■ PROBLEM ■
Omit the pictures and return every entry exactly as written.

Page-level text extractions:
_ _ _ _ _

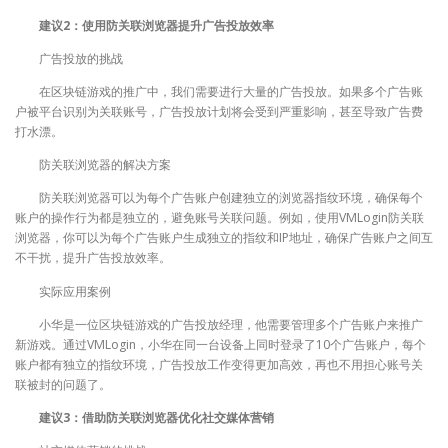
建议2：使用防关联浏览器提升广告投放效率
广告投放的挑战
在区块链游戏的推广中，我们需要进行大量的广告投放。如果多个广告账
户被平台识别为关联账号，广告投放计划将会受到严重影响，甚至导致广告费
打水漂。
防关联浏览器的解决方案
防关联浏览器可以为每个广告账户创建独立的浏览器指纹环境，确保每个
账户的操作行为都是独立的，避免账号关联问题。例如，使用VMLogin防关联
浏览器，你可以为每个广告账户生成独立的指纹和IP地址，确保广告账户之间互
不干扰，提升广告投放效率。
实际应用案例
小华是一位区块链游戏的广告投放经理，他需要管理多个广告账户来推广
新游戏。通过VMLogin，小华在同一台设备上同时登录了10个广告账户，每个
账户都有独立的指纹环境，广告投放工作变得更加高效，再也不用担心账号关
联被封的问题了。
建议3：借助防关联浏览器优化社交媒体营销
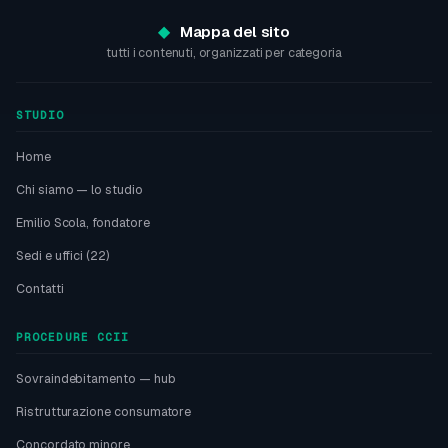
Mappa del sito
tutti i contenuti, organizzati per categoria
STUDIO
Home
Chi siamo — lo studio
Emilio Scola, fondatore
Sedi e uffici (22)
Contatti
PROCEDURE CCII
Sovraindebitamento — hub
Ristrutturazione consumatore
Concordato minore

_ _ _ _ _

■ PROBLEM SOLUTION ■
建议2：使用防关联浏览器提升广告投放效率
广告投放的挑战
在区块链游戏的推广中，我们需要进行大量的广告投放。如果多个广告账
户被平台识别为关联账号，广告投放计划将会受到严重影响，甚至导致广告费
打水漂。
防关联浏览器的解决方案
防关联浏览器可以为每个广告账户创建独立的浏览器指纹环境，确保每个
账户的操作行为都是独立的，避免账号关联问题。例如，使用VMLogin防关联
浏览器，你可以为每个广告账户生成独立的指纹和IP地址，确保广告账户之间互
不干扰，提升广告投放效率。
实际应用案例
小华是一位区块链游戏的广告投放经理，他需要管理多个广告账户来推广
新游戏。通过VMLogin，小华在同一台设备上同时登录了10个广告账户，每个
账户都有独立的指纹环境，广告投放工作变得更加高效，再也不用担心账号关
联被封的问题了。
建议3：借助防关联浏览器优化社交媒体营销
Mappa del sito
tutti i contenuti, organizzati per categoria
STUDIO
Home
Chi siamo — lo studio
Emilio Scola, fondatore
Sedi e uffici (22)
Contatti
PROCEDURE CCII
Sovraindebitamento — hub
Ristrutturazione consumatore
Concordato minore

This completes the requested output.